Ian listens to Pence drum out an arrhythmic beat against the desk as he speaks, struggling to make sense of the words. He needs to choose someone, needs to respond, not even registering the unfairness of the situation until well after the fact. Ian picks June. He doesn’t know her, but she’s been the loudest worker of the group and he’s pretty sure she doesn’t sleep. Considering how much she’s hounded him, she is the first person he thinks of when it comes to hard work in the campaign. Pence asks first to make sure he knows who Ian is speaking about, then smiles and allows Ian to leave. Unsure how to parse the situation, Ian leaves in a hurry. He wants out of that claustrophobic, burning hot office and heads back down to the interns’ apartment.

While Ian is called to speak with Mr. Pence, Kate heads back to her bedroom. She is seeing things, hearing things, and none of her efforts to isolate herself are helping. She locks the door into the girls’ bedroom and picks up her tarot deck left out. She idly shuffles it, pacing back and forth and thinking about the day. She will give herself a full spread tomorrow, that might be good. Or really, really bad. A hard knock on the door snaps Kate out of her thoughts, she lets out a surprised yelp and drops the tarot deck. The cards explode out across the floor, all with their backs facing her except for Justice, reversed from where she’s standing.

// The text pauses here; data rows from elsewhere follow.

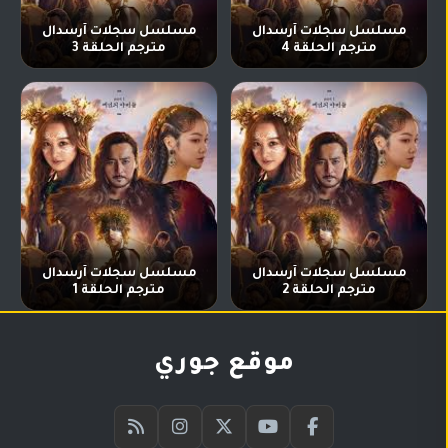
مسلسل سجلات آرسدال
مسلسل سجلات آرسدال
مترجم الحلقة 4
مترجم الحلقة 3
مسلسل سجلات آرسدال
مسلسل سجلات آرسدال
مترجم الحلقة 2
مترجم الحلقة 1
موقع جوري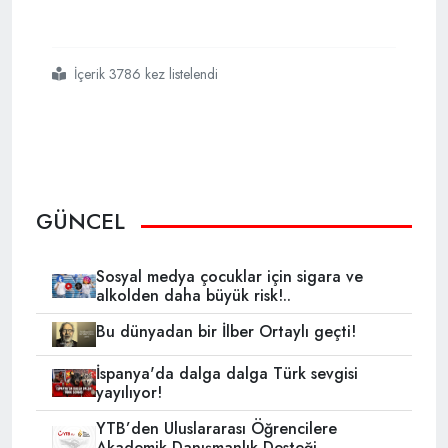
İçerik 3786 kez listelendi
#ortadoğu
#ramazana
#perşembe
#günü
#giriyor
GÜNCEL
Sosyal medya çocuklar için sigara ve
alkolden daha büyük risk!..
Bu dünyadan bir İlber Ortaylı geçti!
İspanya'da dalga dalga Türk sevgisi
yayılıyor!
YTB’den Uluslararası Öğrencilere
Akademik Danışmanlık Desteği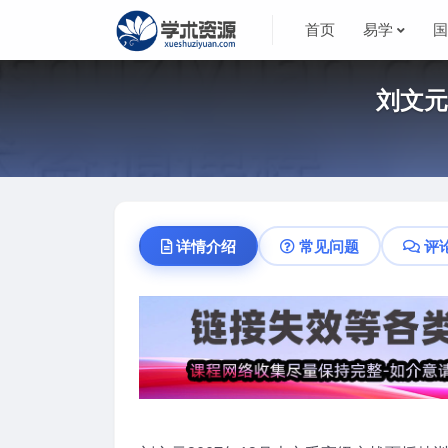
首页
易学
刘文元
详情介绍
常见问题
评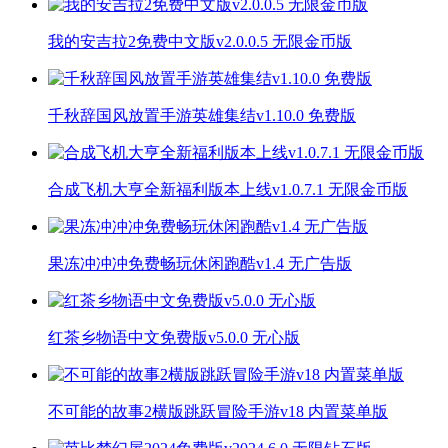
我的安吉拉2免费中文版v2.0.0.5 无限金币版
千秋辞国风放置手游英雄集结v1.10.0 免费版
合成飞机大亨全新福利版本上线v1.0.7.1 无限金币版
果冻冲冲冲免费畅玩休闲跑酷v1.4 无广告版
红茶乡物语中文免费版v5.0.0 无心版
不可能的故事2横版跳跃冒险手游v18 内置菜单版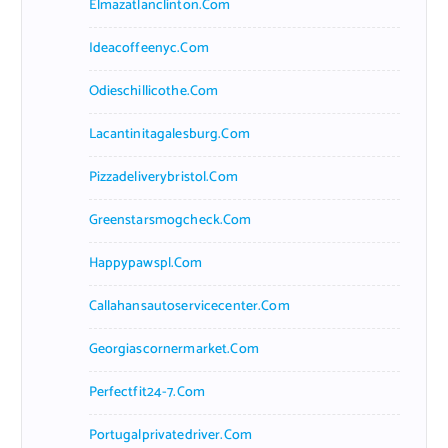
Elmazatlanclinton.com
Ideacoffeenyc.com
Odieschillicothe.com
Lacantinitagalesburg.com
Pizzadeliverybristol.com
Greenstarsmogcheck.com
Happypawspl.com
Callahansautoservicecenter.com
Georgiascornermarket.com
Perfectfit24-7.com
Portugalprivatedriver.com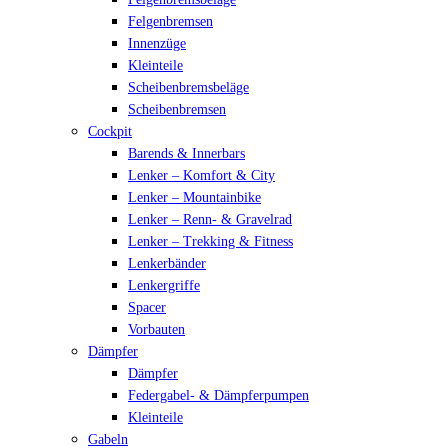
Felgenbremsen
Innenzüge
Kleinteile
Scheibenbremsbeläge
Scheibenbremsen
Cockpit
Barends & Innerbars
Lenker – Komfort & City
Lenker – Mountainbike
Lenker – Renn- & Gravelrad
Lenker – Trekking & Fitness
Lenkerbänder
Lenkergriffe
Spacer
Vorbauten
Dämpfer
Dämpfer
Federgabel- & Dämpferpumpen
Kleinteile
Gabeln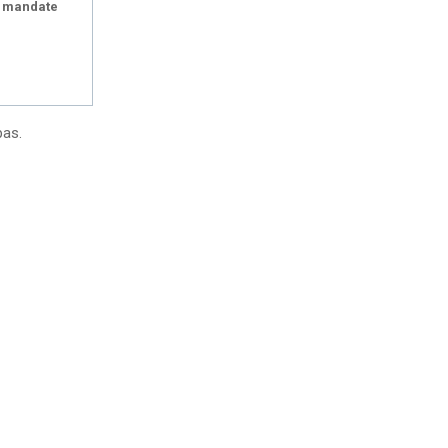
 mandate
pas.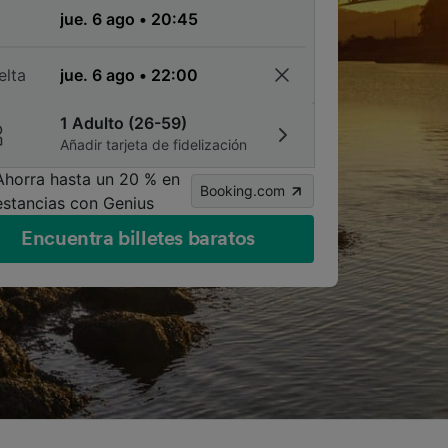
a
elta
1 Adulto (26-59)
Añadir tarjeta de fidelización
Ahorra hasta un 20 % en
Booking.com
estancias con Genius
Encuentra billetes baratos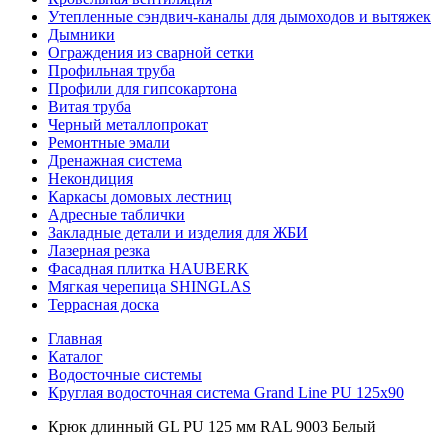
Утепленные сэндвич-каналы для дымоходов и вытяжек
Дымники
Ограждения из сварной сетки
Профильная труба
Профили для гипсокартона
Витая труба
Черный металлопрокат
Ремонтные эмали
Дренажная система
Некондиция
Каркасы домовых лестниц
Адресные таблички
Закладные детали и изделия для ЖБИ
Лазерная резка
Фасадная плитка HAUBERK
Мягкая черепица SHINGLAS
Террасная доска
Главная
Каталог
Водосточные системы
Круглая водосточная система Grand Line PU 125х90
Крюк длинный GL PU 125 мм RAL 9003 Белый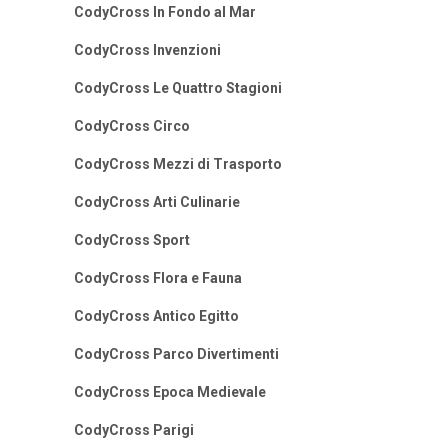
CodyCross In Fondo al Mar
CodyCross Invenzioni
CodyCross Le Quattro Stagioni
CodyCross Circo
CodyCross Mezzi di Trasporto
CodyCross Arti Culinarie
CodyCross Sport
CodyCross Flora e Fauna
CodyCross Antico Egitto
CodyCross Parco Divertimenti
CodyCross Epoca Medievale
CodyCross Parigi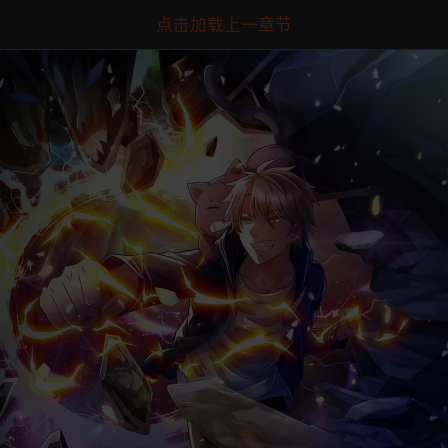
点击加载上一章节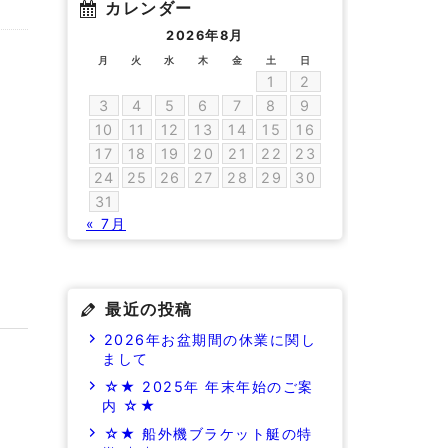
カレンダー
2026年8月
月
火
水
木
金
土
日
1
2
3
4
5
6
7
8
9
10
11
12
13
14
15
16
17
18
19
20
21
22
23
24
25
26
27
28
29
30
31
« 7月
最近の投稿
2026年お盆期間の休業に関し
まして
☆★ 2025年 年末年始のご案
内 ☆★
☆★ 船外機ブラケット艇の特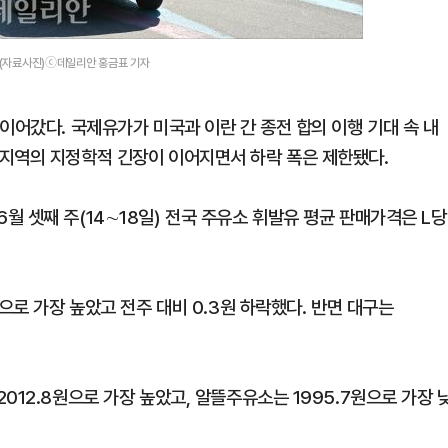
.(자료사진)ⓒ데일리안 홍금표 기자
이어갔다. 국제유가가 미국과 이란 간 종전 합의 이행 기대 속 내
지역의 지정학적 긴장이 이어지면서 하락 폭은 제한됐다.
 셋째 주(14∼18일) 전국 주유소 휘발유 평균 판매가격은 L당
으로 가장 높았고 전주 대비 0.3원 하락했다. 반면 대구는
012.8원으로 가장 높았고, 알뜰주유소는 1995.7원으로 가장 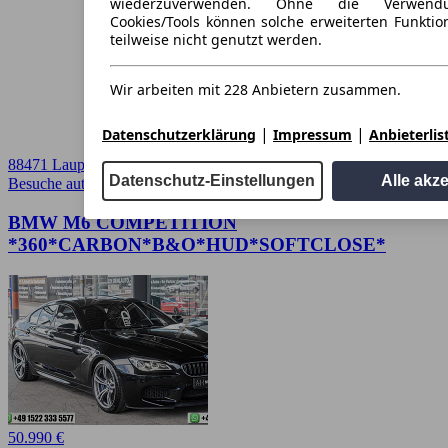
wiederzuverwenden. Ohne die Verwend
Cookies/Tools können solche erweiterten Funkti
teilweise nicht genutzt werden.
Wir arbeiten mit 228 Anbietern zusammen.
|
|
Datenschutzerklärung
Impressum
Anbieterlis
88471 Laupheim
Datenschutz-Einstellungen
Alle akz
Besuche autoscout24.de
➚
BMW M6 COMPETITION
*360*CARBON*B&O*HUD*SOFTCLOSE*
50.990 €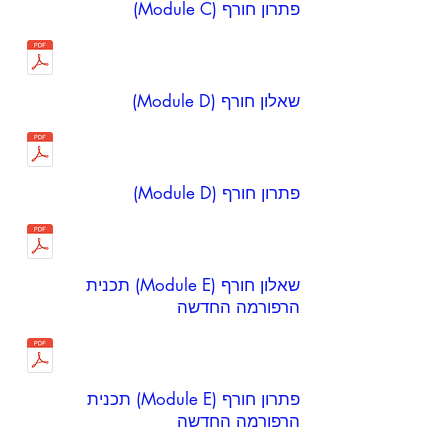
פתרון חורף (Module C)
שאלון חורף (Module D)
פתרון חורף (Module D)
שאלון חורף (Module E) תכנית
הרפורמה החדשה
פתרון חורף (Module E) תכנית
הרפורמה החדשה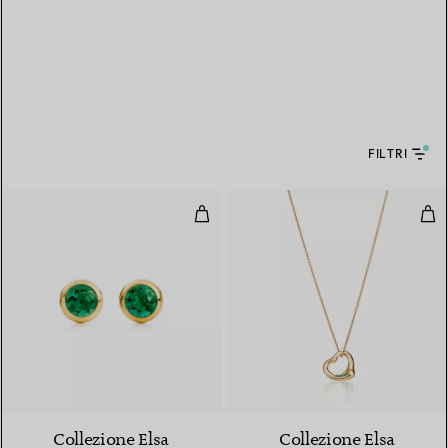
FILTRI
Orecchini Color by the Yard
Pen
Collezione Elsa
Collezione Elsa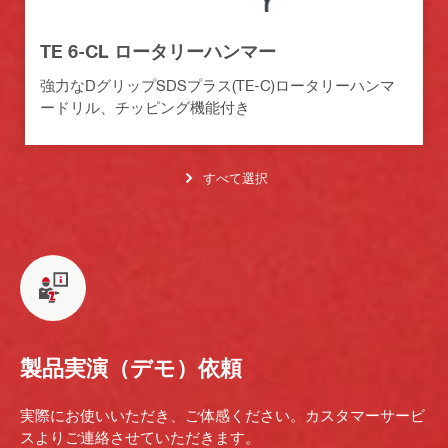
TE 6-CL ロータリーハンマー
強力なDグリップSDSプラス(TE-C)ロータリーハンマ
ードリル、チッピング機能付き
すべて選択
製品実演（デモ）依頼
実際にお使いいただき、ご体感ください。カスタマーサービ
スよりご連絡させていただきます。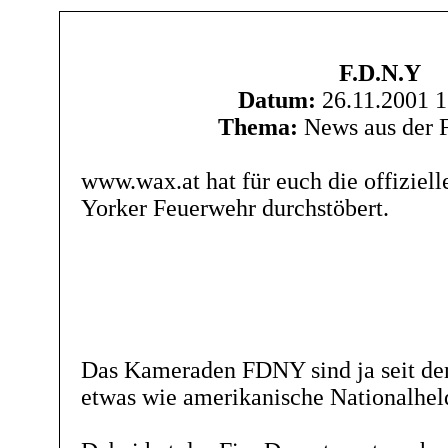
F.D.N.Y
Datum:
26.11.2001 1
Thema:
News aus der 
www.wax.at hat für euch die offizie
Yorker Feuerwehr durchstöbert.
Das Kameraden FDNY sind ja seit de
etwas wie amerikanische Nationalhel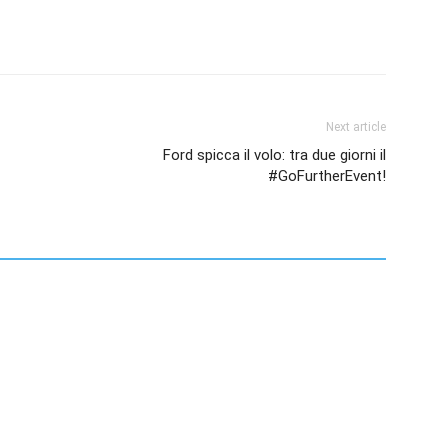
Next article
Ford spicca il volo: tra due giorni il
#GoFurtherEvent!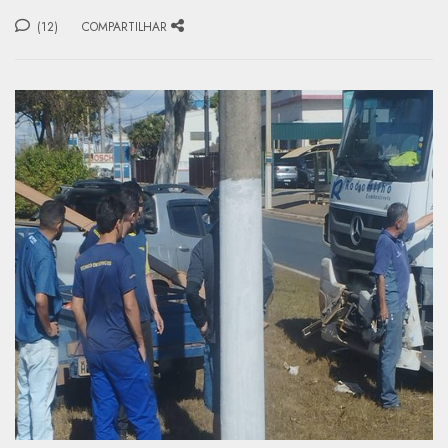
(12)
COMPARTILHAR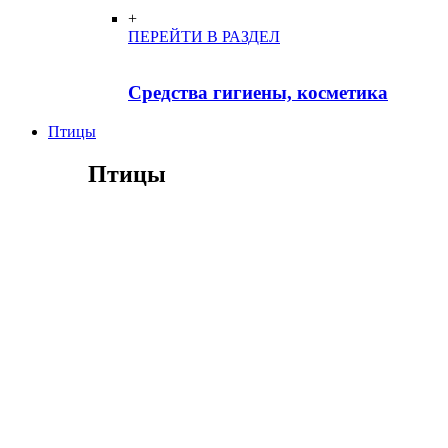
+
ПЕРЕЙТИ В РАЗДЕЛ
Средства гигиены, косметика
Птицы
Птицы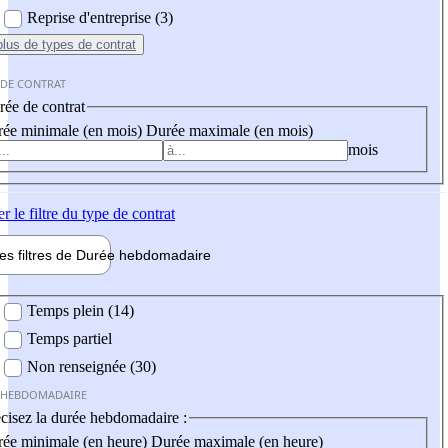
Reprise d'entreprise (3)
plus
de types de contrat
 DE CONTRAT
ée de contrat
ée minimale (en mois)
Durée maximale (en mois)
mois
er
le filtre du type de contrat
les filtres de
Durée hebdo
madaire
 hebdomadaire
Temps plein (14)
Temps partiel
Non renseignée (30)
 HEBDOMADAIRE
cisez la durée hebdomadaire :
ée minimale (en heure)
Durée maximale (en heure)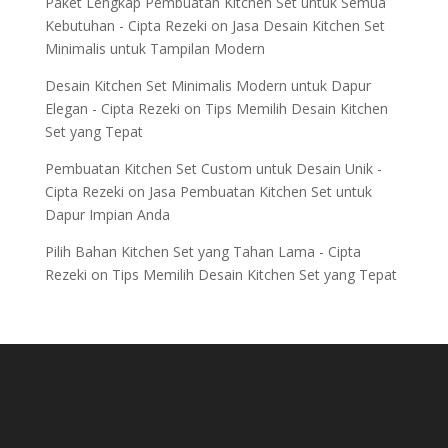
Paket Lengkap Pembuatan Kitchen Set untuk Semua
Kebutuhan - Cipta Rezeki
on
Jasa Desain Kitchen Set
Minimalis untuk Tampilan Modern
Desain Kitchen Set Minimalis Modern untuk Dapur
Elegan - Cipta Rezeki
on
Tips Memilih Desain Kitchen
Set yang Tepat
Pembuatan Kitchen Set Custom untuk Desain Unik -
Cipta Rezeki
on
Jasa Pembuatan Kitchen Set untuk
Dapur Impian Anda
Pilih Bahan Kitchen Set yang Tahan Lama - Cipta
Rezeki
on
Tips Memilih Desain Kitchen Set yang Tepat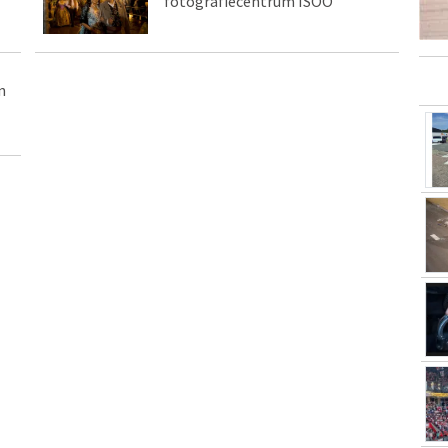
fotografiecentrum ISOO
n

Blake tries to get Kate to open the door. He seems agitated, and Kate initially refuses. She’s frightened by Blake, but once she hears him rambling about something being wrong and Pence’s teeth being all fucked up, she opens the door holding on to only the Justice card. The two try to think over all the possibilities. Eric was wearing enough cologne to cover up just about any stench. Blake suggests there might be a gas leak, or what if they’re testing something on them, some MK Ultra shit? Kate tells Blake everything Ian told her, and while Blake thinks the guy looks like a mass shooting waiting to happen, there’s no doubt he’s experiencing the same thing they are. Kate locks herself in the bedroom again, desperate for some alone time.
“Huge fucking teeth. Like, I don’t know how the guy chews his food-big.” – Blake
Blake goes to get Ian, but runs into him just outside the condo, coming back from Mr. Pence’s office. The two try to get each other up to speed, and Ian hearing everything Blake’s experienced finally convinces him that something big has happened. There’s more out there than just them. They must have been given some gift of sight, to expose whatever the truth is. He’s read about it online, fragments of proof that they’re being deceived, not just by the republican party but by leaders everywhere. Now they have a chance to find out for themselves what’s going on. It sounds insane, but they have nothing else to go on. Either they’re all going crazy in the same way, or Ian is right.